* [What is expected]:
Leaving out only the pictures, write out all the entries exactly.

[Records from a dataset]
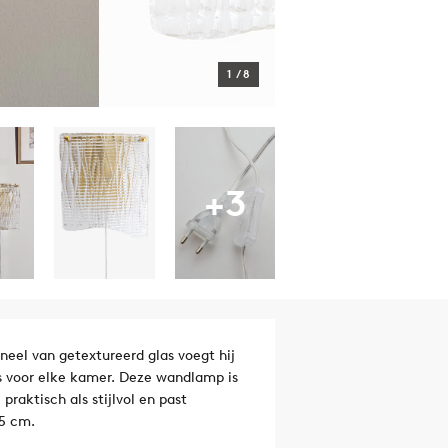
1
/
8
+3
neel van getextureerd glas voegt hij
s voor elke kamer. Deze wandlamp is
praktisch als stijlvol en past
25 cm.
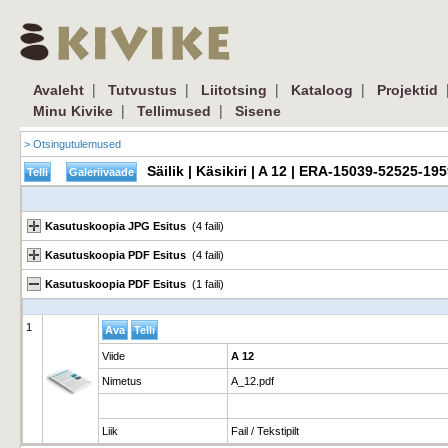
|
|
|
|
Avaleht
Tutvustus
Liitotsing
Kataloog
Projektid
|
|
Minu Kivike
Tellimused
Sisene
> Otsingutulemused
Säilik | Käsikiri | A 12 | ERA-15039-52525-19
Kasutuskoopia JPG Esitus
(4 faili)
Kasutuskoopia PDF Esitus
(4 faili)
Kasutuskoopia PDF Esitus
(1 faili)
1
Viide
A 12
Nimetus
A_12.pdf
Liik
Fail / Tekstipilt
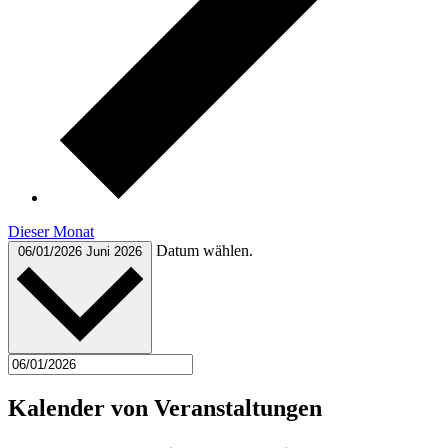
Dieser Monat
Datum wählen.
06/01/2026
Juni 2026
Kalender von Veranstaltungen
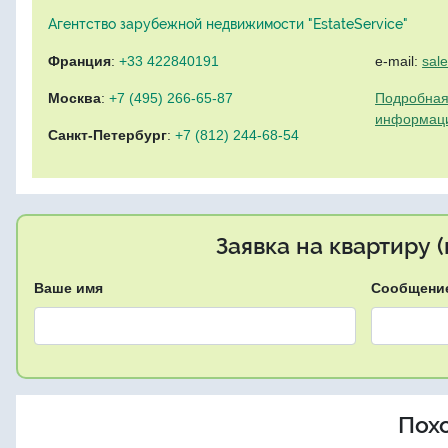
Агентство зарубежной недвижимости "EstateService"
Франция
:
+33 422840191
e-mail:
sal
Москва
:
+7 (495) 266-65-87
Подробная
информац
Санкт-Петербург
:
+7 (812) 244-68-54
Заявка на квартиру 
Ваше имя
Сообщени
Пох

* [Response for this exercise]:
1
/
8
+3
neel van getextureerd glas voegt hij
s voor elke kamer. Deze wandlamp is
praktisch als stijlvol en past
25 cm.
|
|
|
|
Avaleht
Tutvustus
Liitotsing
Kataloog
Projektid
|
|
Minu Kivike
Tellimused
Sisene
> Otsingutulemused
Säilik | Käsikiri | A 12 | ERA-15039-52525-19
Kasutuskoopia JPG Esitus
(4 faili)
Kasutuskoopia PDF Esitus
(4 faili)
Kasutuskoopia PDF Esitus
(1 faili)
1
Viide
A 12
Nimetus
A_12.pdf
Liik
Fail / Tekstipilt
Dieser Monat
Datum wählen.
06/01/2026
Juni 2026
Kalender von Veranstaltungen
Агентство зарубежной недвижимости "EstateService"
Франция
:
+33 422840191
e-mail:
sal
Москва
:
+7 (495) 266-65-87
Подробная
информац
Санкт-Петербург
:
+7 (812) 244-68-54
Заявка на квартиру 
Ваше имя
Сообщени
Пох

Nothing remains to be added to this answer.